一部のバックエンドは、操作ごとまたはストレージのギガバイトごとに課金されます。たとえばS3は、PUTリクエストとGETリクエストに対して課金されます。チームが1日に何十回も terraform plan を実行する場合、これらのコストは積み重なります。チームの使用パターンに合ったバックエンドを選択してください。

バージョニングがミスから救う

一部のリモートバックエンドはバージョニングをサポートしています。S3は、すべての状態ファイル変更の履歴を保持できます。誰かが変更を適用して問題が発生した場合、以前の状態バージョンにロールバックして復旧できます。

バージョニングはデフォルトでは有効になっていません。明示的に有効にする必要があります。バックエンドが自動的に履歴を保持するとは想定しないでください。ドキュメントを確認し、必要になる前にバージョニングを有効にしてください。

マネージドバックエンドは運用負荷を軽減する

バケット、アクセスポリシー、バージョニングを自分で管理したくない場合は、Terraform CloudやHashiCorp Consulのようなマネージドバックエンドを検討してください。これらのサービスは、状態管理専用に設計されています。バージョニング、履歴、ロック、CI/CDパイプラインとの統合が含まれています。

トレードオフは、コストとベンダーロックインです。マネージドバックエンドは、ユーザーごとまたはワークスペースごとに課金されます。また、プロバイダーの稼働時間とAPIの可用性に依存します。状態管理ではなくインフラストラクチャに集中したいチームにとって、このトレードオフはしばしば価値があります。

ロックは同時変更を防ぐ

リモートバックエンドを使用していても、2人が同時に terraform apply を実行する可能性があります。ロックがない場合、両方の操作が同じ状態を読み取り、変更を加え、書き戻します。2番目の書き込みが最初の書き込みを上書きし、最初の人の変更が失われます。

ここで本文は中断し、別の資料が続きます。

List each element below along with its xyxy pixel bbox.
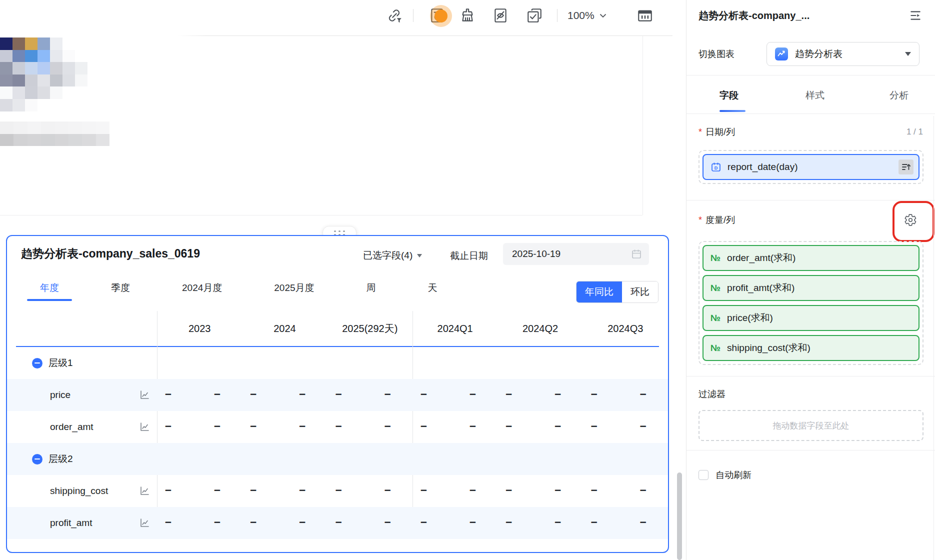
metric-label-cell: price <box>7 379 157 411</box>
compare-button-环比[interactable]: 环比 <box>622 282 658 302</box>
empty-value: – <box>420 419 427 432</box>
trend-chart-icon[interactable] <box>139 390 150 400</box>
empty-value: – <box>250 419 256 432</box>
table-border-icon[interactable] <box>636 7 654 24</box>
table-row: shipping_cost–––––––––––– <box>7 475 668 507</box>
value-cell <box>242 347 327 379</box>
value-cell: –– <box>498 475 582 507</box>
sort-order-button[interactable] <box>898 160 914 174</box>
calendar-d-icon: D <box>710 162 722 172</box>
trend-table-card: 趋势分析表-company_sales_0619 已选字段(4) 截止日期 20… <box>6 235 669 553</box>
mosaic-cell <box>25 86 38 99</box>
empty-value: – <box>299 419 306 432</box>
compare-button-年同比[interactable]: 年同比 <box>576 282 622 302</box>
value-cell: –– <box>412 411 498 443</box>
measure-settings-gear-icon[interactable] <box>904 214 917 226</box>
empty-value: – <box>299 483 306 496</box>
deadline-label: 截止日期 <box>450 250 488 262</box>
measure-field-pill[interactable]: №shipping_cost(求和) <box>702 335 920 361</box>
auto-refresh-row: 自动刷新 <box>698 469 752 481</box>
empty-value: – <box>250 483 256 496</box>
multi-select-icon[interactable] <box>526 7 543 24</box>
mosaic-cell <box>75 50 88 62</box>
value-cell <box>242 443 327 475</box>
chart-type-dropdown[interactable]: 趋势分析表 <box>766 42 920 66</box>
value-cell <box>583 347 668 379</box>
mosaic-cell <box>12 74 25 87</box>
auto-refresh-checkbox[interactable] <box>698 470 708 480</box>
selected-fields-dropdown[interactable]: 已选字段(4) <box>363 249 422 262</box>
collapse-minus-icon[interactable] <box>32 358 42 368</box>
canvas-edge-bottom <box>0 215 642 216</box>
period-tabs: 年度季度2024月度2025月度周天 <box>27 274 450 302</box>
empty-value: – <box>591 419 598 432</box>
toolbar-divider <box>413 9 414 22</box>
period-tab-周[interactable]: 周 <box>354 274 389 302</box>
value-cell: –– <box>412 475 498 507</box>
active-tab-underline <box>720 110 746 112</box>
period-tab-年度[interactable]: 年度 <box>27 274 72 302</box>
scrollbar-thumb[interactable] <box>677 472 682 560</box>
table-row: 层级2 <box>7 443 668 475</box>
chart-type-value: 趋势分析表 <box>795 48 842 60</box>
empty-value: – <box>299 387 306 400</box>
date-field-pill[interactable]: D report_date(day) <box>702 154 920 180</box>
mosaic-cell <box>62 62 75 74</box>
empty-value: – <box>250 515 256 528</box>
link-filter-icon[interactable] <box>386 7 403 24</box>
column-header: 2024Q1 <box>412 323 498 334</box>
tab-fields[interactable]: 字段 <box>720 89 738 102</box>
mosaic-cell <box>41 122 54 134</box>
top-toolbar: 100% <box>380 0 654 31</box>
measure-field-pill[interactable]: №profit_amt(求和) <box>702 275 920 301</box>
group-label-cell: 层级1 <box>7 347 157 379</box>
metric-label-cell: profit_amt <box>7 507 157 539</box>
period-tab-2025月度[interactable]: 2025月度 <box>261 274 327 302</box>
deadline-date-input[interactable]: 2025-10-19 <box>503 243 649 265</box>
empty-value: – <box>470 387 476 400</box>
value-cell: –– <box>157 507 242 539</box>
trend-chart-icon[interactable] <box>139 486 150 496</box>
sort-icon <box>901 162 911 172</box>
group-label: 层级2 <box>48 452 73 466</box>
date-field-count: 1 / 1 <box>906 127 923 137</box>
trend-chart-icon[interactable] <box>139 518 150 528</box>
mosaic-cell <box>38 86 50 99</box>
collapse-minus-icon[interactable] <box>32 454 42 464</box>
collapse-panel-icon[interactable] <box>909 9 922 22</box>
empty-value: – <box>384 387 391 400</box>
mosaic-cell <box>0 74 12 87</box>
table-header: 202320242025(292天)2024Q12024Q22024Q3 <box>7 311 668 346</box>
tab-analysis[interactable]: 分析 <box>890 89 908 102</box>
tab-style[interactable]: 样式 <box>806 89 824 102</box>
zoom-control[interactable]: 100% <box>568 10 606 22</box>
mosaic-cell <box>14 134 27 146</box>
value-cell <box>583 443 668 475</box>
value-cell: –– <box>412 379 498 411</box>
panel-tabs: 字段 样式 分析 <box>686 80 935 113</box>
app-window: 100% 趋势分析表-company_sales_0619 <box>0 0 935 560</box>
panel-title: 趋势分析表-company_... <box>698 9 810 22</box>
measure-field-label: price(求和) <box>727 312 773 324</box>
filter-dropzone[interactable]: 拖动数据字段至此处 <box>698 410 924 441</box>
measure-field-pill[interactable]: №order_amt(求和) <box>702 245 920 271</box>
period-tab-季度[interactable]: 季度 <box>98 274 143 302</box>
clear-format-brush-icon[interactable] <box>459 7 476 24</box>
empty-value: – <box>506 419 512 432</box>
period-tab-天[interactable]: 天 <box>415 274 450 302</box>
value-cell: –– <box>498 411 582 443</box>
trend-chart-icon[interactable] <box>139 422 150 432</box>
empty-value: – <box>165 515 172 528</box>
mosaic-cell <box>75 62 88 74</box>
panel-divider <box>686 450 935 450</box>
data-refresh-icon[interactable] <box>428 7 446 24</box>
period-tab-2024月度[interactable]: 2024月度 <box>169 274 235 302</box>
panel-scroll-track[interactable] <box>934 116 934 560</box>
auto-refresh-label: 自动刷新 <box>716 469 752 481</box>
empty-value: – <box>165 483 172 496</box>
mosaic-cell <box>38 50 50 62</box>
hide-preview-icon[interactable] <box>492 7 509 24</box>
measure-field-pill[interactable]: №price(求和) <box>702 305 920 331</box>
measure-field-label: shipping_cost(求和) <box>727 342 810 354</box>
metric-label: shipping_cost <box>50 486 108 496</box>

ほとんどのリモートバックエンドはロックをサポートしています。たとえば、S3とDynamoDBは、DynamoDBテーブルを使用してロックを保持します。誰かが操作を開始すると、ツールはロックを取得します。他の操作は、ロックが解放されるまで待機する必要があります。これにより、同時書き込みによる状態の破損を防ぎます。

ロックはチームにとってオプションではありません。バックエンドがロックをサポートしていない場合は、サポートしているものを見つけてください。

状態ストレージのための実践的なチェックリスト

状態をどこに保存するかを決定する前に、このチェックリストを確認してください。

  • バックエンドは、必要なすべての人がアクセス可能ですか?
  • アクセスは許可された人とシステムに制限されていますか?
  • バックエンドはバージョニングをサポートしていますか?
  • バックエンドはロックをサポートしていますか?
  • コストはチームの使用パターンに対して許容可能ですか?
  • レイテンシはワークフローに対して許容可能ですか?

6つすべてに「はい」と答えられれば、堅牢な状態バックエンドができています。

具体的な要点

インフラストラクチャの状態をラップトップに保存しないでください。アクセス制御、バージョニング、ロックをサポートするリモートバックエンドを使用してください。適切な状態バックエンドを設定するための数分が、誰かが誤ってリソースを削除したり、同僚の変更を上書きしたりしたときの何時間ものデバッグからあなたを救います。インフラストラクチャは、それを追跡する状態と同じくらい信頼性があります。状態が安全な場所に保存されていることを確認してください。